The final position Leake held was Commanding Officer of a helicopter squad based out of Edmonton. When the Olympics were held in Montreal Quebec in 1976, there was concern of military action from overseas. Leake was sent as Air Commander for the Air Force squads on site. He led a formation of 36 helicopters, the biggest one in history.

In the fall of 1977, Leake’s mother, now a widow, decided that she wanted to leave McBride and move to Vancouver. Leake, having been presented with a transfer he didn’t want to take, used the opportunity to step away from the service, and return home to McBride to take over the homestead.

Once home, he was presented with the opportunity to use Derrick Wright’s plane and renewed his civilian flight instructor license. Using Wright’s plane, he taught several locals how to fly. He also partnered with Ian Monroe, establishing CCI Avation. They transported people as well as supplies by float and wheeled planes.

Leake took Doctor Cowburn up for many flights in the Tiger Moth once the doctor was unable to fly himself. Leake is thrilled that the plane still has roots in the valley and that “it is being flown like it was meant to be flown.” /SUBMITTED

When local doctor Geoff Cowburn became unable to fly his Tiger Moth, Leake became his pilot, taking Cowburn up whenever the doctor needed to escape the stresses of life.
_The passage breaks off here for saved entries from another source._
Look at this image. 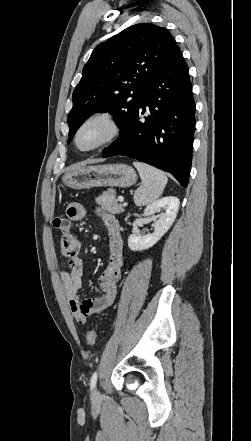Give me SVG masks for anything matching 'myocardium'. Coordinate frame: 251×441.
Returning a JSON list of instances; mask_svg holds the SVG:
<instances>
[{
  "label": "myocardium",
  "instance_id": "1",
  "mask_svg": "<svg viewBox=\"0 0 251 441\" xmlns=\"http://www.w3.org/2000/svg\"><path fill=\"white\" fill-rule=\"evenodd\" d=\"M101 122L107 127L105 136L95 145L89 148H82L79 145V136L82 130L88 125ZM121 134V126L117 117L109 111H96L89 114L78 126L74 135V144L81 152H93L114 142Z\"/></svg>",
  "mask_w": 251,
  "mask_h": 441
}]
</instances>
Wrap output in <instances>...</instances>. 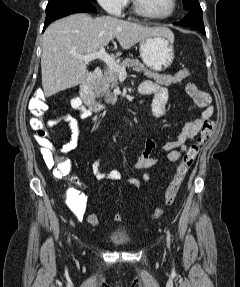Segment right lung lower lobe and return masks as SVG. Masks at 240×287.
<instances>
[{
  "label": "right lung lower lobe",
  "mask_w": 240,
  "mask_h": 287,
  "mask_svg": "<svg viewBox=\"0 0 240 287\" xmlns=\"http://www.w3.org/2000/svg\"><path fill=\"white\" fill-rule=\"evenodd\" d=\"M95 8L90 1L76 2V3H65L57 6H53L46 10V19L44 23L45 28L52 23L53 21L65 17L74 13H83V12H95Z\"/></svg>",
  "instance_id": "98d812e1"
}]
</instances>
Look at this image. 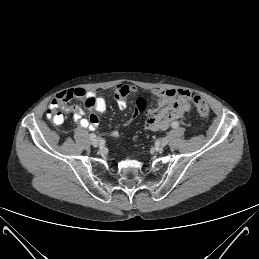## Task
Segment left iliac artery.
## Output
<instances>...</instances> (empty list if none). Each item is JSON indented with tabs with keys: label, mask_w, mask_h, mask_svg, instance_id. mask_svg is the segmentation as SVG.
<instances>
[{
	"label": "left iliac artery",
	"mask_w": 259,
	"mask_h": 259,
	"mask_svg": "<svg viewBox=\"0 0 259 259\" xmlns=\"http://www.w3.org/2000/svg\"><path fill=\"white\" fill-rule=\"evenodd\" d=\"M171 126H172V128H178L179 124H178V122H173L171 124Z\"/></svg>",
	"instance_id": "1"
}]
</instances>
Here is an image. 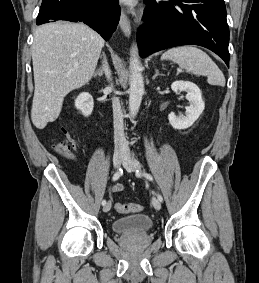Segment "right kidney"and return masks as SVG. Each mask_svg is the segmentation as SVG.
<instances>
[{"label":"right kidney","instance_id":"right-kidney-1","mask_svg":"<svg viewBox=\"0 0 259 283\" xmlns=\"http://www.w3.org/2000/svg\"><path fill=\"white\" fill-rule=\"evenodd\" d=\"M75 107L80 110L85 117L90 116L94 108L93 97L87 92L79 94L75 100Z\"/></svg>","mask_w":259,"mask_h":283}]
</instances>
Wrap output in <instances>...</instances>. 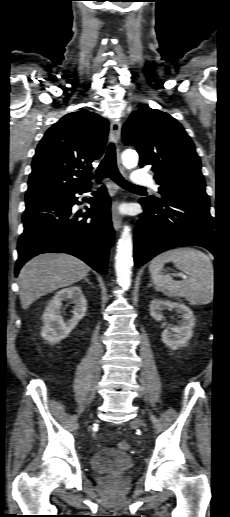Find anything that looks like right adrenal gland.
<instances>
[{"label": "right adrenal gland", "mask_w": 230, "mask_h": 517, "mask_svg": "<svg viewBox=\"0 0 230 517\" xmlns=\"http://www.w3.org/2000/svg\"><path fill=\"white\" fill-rule=\"evenodd\" d=\"M84 281H85V282H87L88 284H92V283L89 281V279H88V278H85V279H84Z\"/></svg>", "instance_id": "2a0ac1e0"}]
</instances>
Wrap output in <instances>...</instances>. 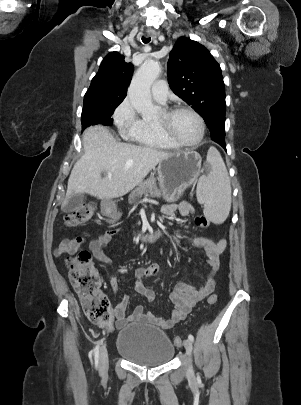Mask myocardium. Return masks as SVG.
<instances>
[{"mask_svg":"<svg viewBox=\"0 0 301 405\" xmlns=\"http://www.w3.org/2000/svg\"><path fill=\"white\" fill-rule=\"evenodd\" d=\"M183 111L189 112L192 115H194L200 126V133H199L198 138L194 142H191V143H187V142L180 140L170 130L171 118L175 114H177L179 112H183ZM155 125H156L158 132L164 138H166L167 140H169L170 142H172L173 144H175L179 147H187V148L198 146L204 139L205 130H206V126H205L203 117L195 109H193L192 107H189V106H176L173 108L165 109L162 112V118L160 120H156Z\"/></svg>","mask_w":301,"mask_h":405,"instance_id":"f54148a6","label":"myocardium"}]
</instances>
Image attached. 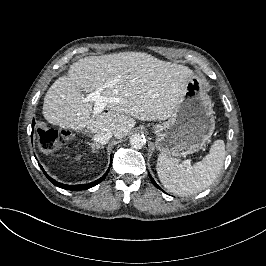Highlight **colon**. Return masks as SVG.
<instances>
[{
	"instance_id": "colon-1",
	"label": "colon",
	"mask_w": 266,
	"mask_h": 266,
	"mask_svg": "<svg viewBox=\"0 0 266 266\" xmlns=\"http://www.w3.org/2000/svg\"><path fill=\"white\" fill-rule=\"evenodd\" d=\"M38 143L42 150L52 152L60 145L59 132L50 126L37 128Z\"/></svg>"
}]
</instances>
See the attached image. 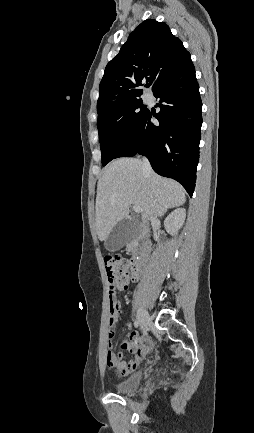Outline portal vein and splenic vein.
I'll return each instance as SVG.
<instances>
[{
    "mask_svg": "<svg viewBox=\"0 0 254 433\" xmlns=\"http://www.w3.org/2000/svg\"><path fill=\"white\" fill-rule=\"evenodd\" d=\"M133 210H134L136 213L141 212L140 207H139V206H136V205L133 206Z\"/></svg>",
    "mask_w": 254,
    "mask_h": 433,
    "instance_id": "1",
    "label": "portal vein and splenic vein"
}]
</instances>
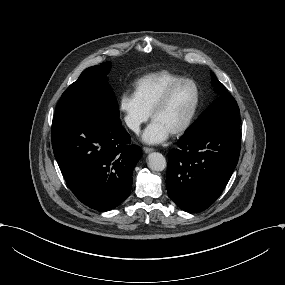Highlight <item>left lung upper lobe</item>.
Instances as JSON below:
<instances>
[{
    "mask_svg": "<svg viewBox=\"0 0 285 285\" xmlns=\"http://www.w3.org/2000/svg\"><path fill=\"white\" fill-rule=\"evenodd\" d=\"M212 81L219 97L199 116V118L187 129L184 135L193 131L196 127L202 125L206 121L218 116L229 113H239V107L233 96L227 92L222 83L218 81L215 74L212 72Z\"/></svg>",
    "mask_w": 285,
    "mask_h": 285,
    "instance_id": "left-lung-upper-lobe-1",
    "label": "left lung upper lobe"
}]
</instances>
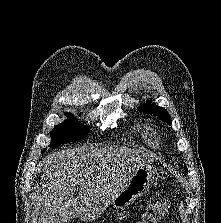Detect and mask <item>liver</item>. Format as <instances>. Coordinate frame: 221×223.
Segmentation results:
<instances>
[{
  "mask_svg": "<svg viewBox=\"0 0 221 223\" xmlns=\"http://www.w3.org/2000/svg\"><path fill=\"white\" fill-rule=\"evenodd\" d=\"M153 161L149 152L122 146L77 147L49 154L39 163L43 174L38 223L98 219L135 170Z\"/></svg>",
  "mask_w": 221,
  "mask_h": 223,
  "instance_id": "liver-1",
  "label": "liver"
}]
</instances>
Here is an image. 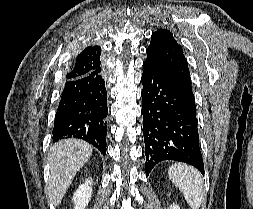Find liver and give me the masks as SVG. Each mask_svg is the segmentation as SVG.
I'll return each instance as SVG.
<instances>
[{
    "label": "liver",
    "mask_w": 253,
    "mask_h": 209,
    "mask_svg": "<svg viewBox=\"0 0 253 209\" xmlns=\"http://www.w3.org/2000/svg\"><path fill=\"white\" fill-rule=\"evenodd\" d=\"M93 147L79 139L61 140L54 144L49 154L48 196L58 206L76 173L87 162Z\"/></svg>",
    "instance_id": "liver-1"
}]
</instances>
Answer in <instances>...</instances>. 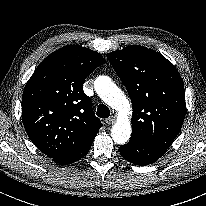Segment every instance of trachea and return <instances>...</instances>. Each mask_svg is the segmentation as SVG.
Wrapping results in <instances>:
<instances>
[{"label":"trachea","instance_id":"obj_1","mask_svg":"<svg viewBox=\"0 0 206 206\" xmlns=\"http://www.w3.org/2000/svg\"><path fill=\"white\" fill-rule=\"evenodd\" d=\"M97 116L100 118H108L110 116L109 108L104 104H100L97 108Z\"/></svg>","mask_w":206,"mask_h":206}]
</instances>
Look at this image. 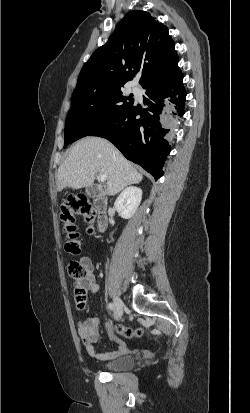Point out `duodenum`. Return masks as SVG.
Listing matches in <instances>:
<instances>
[{
	"label": "duodenum",
	"mask_w": 250,
	"mask_h": 413,
	"mask_svg": "<svg viewBox=\"0 0 250 413\" xmlns=\"http://www.w3.org/2000/svg\"><path fill=\"white\" fill-rule=\"evenodd\" d=\"M96 224L99 231H104L108 225V206L106 199L98 195L94 198Z\"/></svg>",
	"instance_id": "1"
}]
</instances>
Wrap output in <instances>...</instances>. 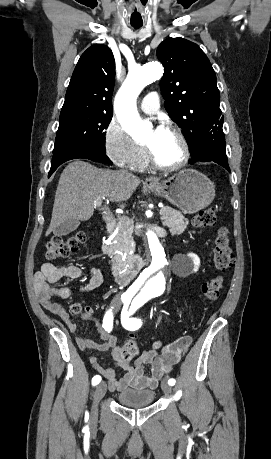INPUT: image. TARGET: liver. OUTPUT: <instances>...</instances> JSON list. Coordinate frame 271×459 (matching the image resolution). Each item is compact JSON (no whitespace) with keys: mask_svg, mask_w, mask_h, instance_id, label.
Masks as SVG:
<instances>
[{"mask_svg":"<svg viewBox=\"0 0 271 459\" xmlns=\"http://www.w3.org/2000/svg\"><path fill=\"white\" fill-rule=\"evenodd\" d=\"M141 182L130 172L102 170L80 160L71 162L60 176L50 226L45 235L71 218L82 222L90 220L96 204L100 206L105 198L110 202H126Z\"/></svg>","mask_w":271,"mask_h":459,"instance_id":"obj_1","label":"liver"}]
</instances>
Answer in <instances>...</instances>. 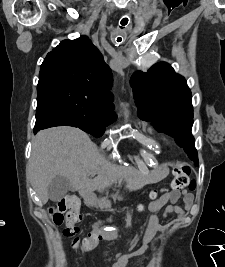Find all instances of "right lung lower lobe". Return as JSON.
<instances>
[{"label": "right lung lower lobe", "instance_id": "obj_1", "mask_svg": "<svg viewBox=\"0 0 225 267\" xmlns=\"http://www.w3.org/2000/svg\"><path fill=\"white\" fill-rule=\"evenodd\" d=\"M54 126H73L77 124L61 109L46 98H37L36 123L34 134Z\"/></svg>", "mask_w": 225, "mask_h": 267}]
</instances>
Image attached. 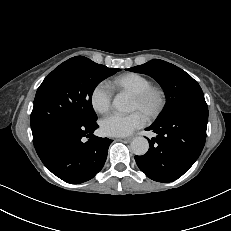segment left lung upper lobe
I'll return each mask as SVG.
<instances>
[{
	"mask_svg": "<svg viewBox=\"0 0 231 231\" xmlns=\"http://www.w3.org/2000/svg\"><path fill=\"white\" fill-rule=\"evenodd\" d=\"M127 70L147 74L154 78L163 88L166 95V105L155 122L162 121L187 106L206 103L202 89L197 81L171 63L153 59L143 65Z\"/></svg>",
	"mask_w": 231,
	"mask_h": 231,
	"instance_id": "5c2ea615",
	"label": "left lung upper lobe"
}]
</instances>
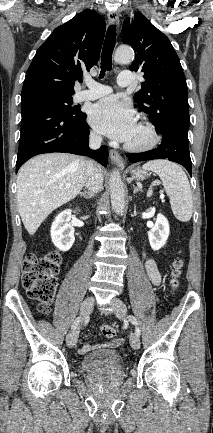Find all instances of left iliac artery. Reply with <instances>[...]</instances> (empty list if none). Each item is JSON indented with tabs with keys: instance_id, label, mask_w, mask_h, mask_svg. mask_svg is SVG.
<instances>
[{
	"instance_id": "obj_1",
	"label": "left iliac artery",
	"mask_w": 213,
	"mask_h": 433,
	"mask_svg": "<svg viewBox=\"0 0 213 433\" xmlns=\"http://www.w3.org/2000/svg\"><path fill=\"white\" fill-rule=\"evenodd\" d=\"M128 319H129V321H130L133 325H135V334H136L137 336H140V335H141V330H140V328L138 327V322H137L136 318H135L134 316H132V315H129V316H128Z\"/></svg>"
}]
</instances>
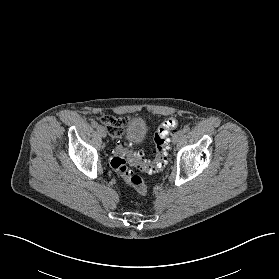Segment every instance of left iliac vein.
I'll return each instance as SVG.
<instances>
[{
    "mask_svg": "<svg viewBox=\"0 0 279 279\" xmlns=\"http://www.w3.org/2000/svg\"><path fill=\"white\" fill-rule=\"evenodd\" d=\"M184 136V132L182 130L177 131L173 136H172V143L176 144L178 143Z\"/></svg>",
    "mask_w": 279,
    "mask_h": 279,
    "instance_id": "left-iliac-vein-1",
    "label": "left iliac vein"
}]
</instances>
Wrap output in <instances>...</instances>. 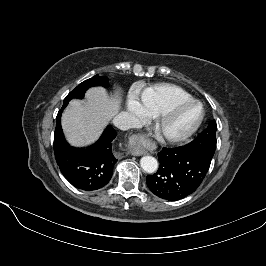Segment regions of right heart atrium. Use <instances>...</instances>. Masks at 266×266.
<instances>
[{"label": "right heart atrium", "instance_id": "1", "mask_svg": "<svg viewBox=\"0 0 266 266\" xmlns=\"http://www.w3.org/2000/svg\"><path fill=\"white\" fill-rule=\"evenodd\" d=\"M127 108L136 122H144L150 117L143 103L134 94L129 96L127 100Z\"/></svg>", "mask_w": 266, "mask_h": 266}]
</instances>
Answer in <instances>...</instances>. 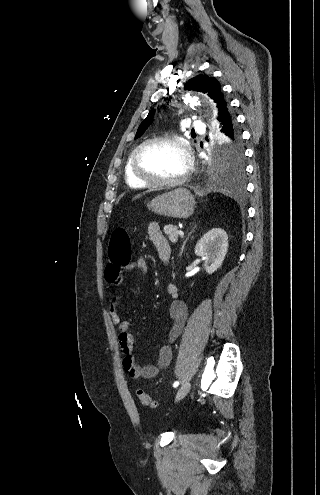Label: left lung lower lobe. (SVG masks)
<instances>
[{
  "label": "left lung lower lobe",
  "mask_w": 320,
  "mask_h": 495,
  "mask_svg": "<svg viewBox=\"0 0 320 495\" xmlns=\"http://www.w3.org/2000/svg\"><path fill=\"white\" fill-rule=\"evenodd\" d=\"M235 125H236L235 117L230 112V110L227 109L217 118L216 127H217L218 136L224 137L231 135Z\"/></svg>",
  "instance_id": "left-lung-lower-lobe-1"
}]
</instances>
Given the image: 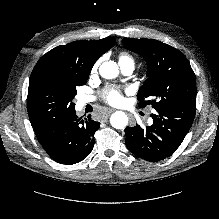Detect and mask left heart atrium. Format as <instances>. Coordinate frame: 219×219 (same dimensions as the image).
<instances>
[{
    "instance_id": "1",
    "label": "left heart atrium",
    "mask_w": 219,
    "mask_h": 219,
    "mask_svg": "<svg viewBox=\"0 0 219 219\" xmlns=\"http://www.w3.org/2000/svg\"><path fill=\"white\" fill-rule=\"evenodd\" d=\"M102 96L105 102L110 105H118L123 101L121 90L115 86H107L102 91Z\"/></svg>"
}]
</instances>
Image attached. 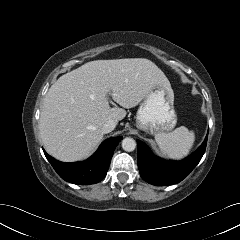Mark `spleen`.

Kelly Mortenson took up the initiative to have the airport in McBride named after Leake.

“You have more landings and takeoffs here than anyone else,” he said to Leake.

During McBride’s 75th Anniversary celebrations, Leake was reluctantly torn away from the celebrations on mainstreet and taken to the airport. “Kim (daughter) found me and told me we had to go to the airport NOW,” he said. “I didn’t want to go, but she insisted. It was a total surprise. They had cake and I had to serve it.”

Mortenson loaned Leake his plane so that he could be the first pilot to touch down on the newly named Charlie Leake Airfield.
Leake and his wife no longer reside in McBride, however they still return to the valley to visit friends and family.

Now at home in Comox BC, the 88-year-old has a two seater plane (one forward one back, like the first Harvard he flew in). A homebuilt Van’s RV-4 with a bubble canopy.

“It flies like a fighter plane,” he said. “I can even do aerobatics.”

Leake still flies regularly, relishing the freedom to enjoy blue cloudless skies as he explores the island from above.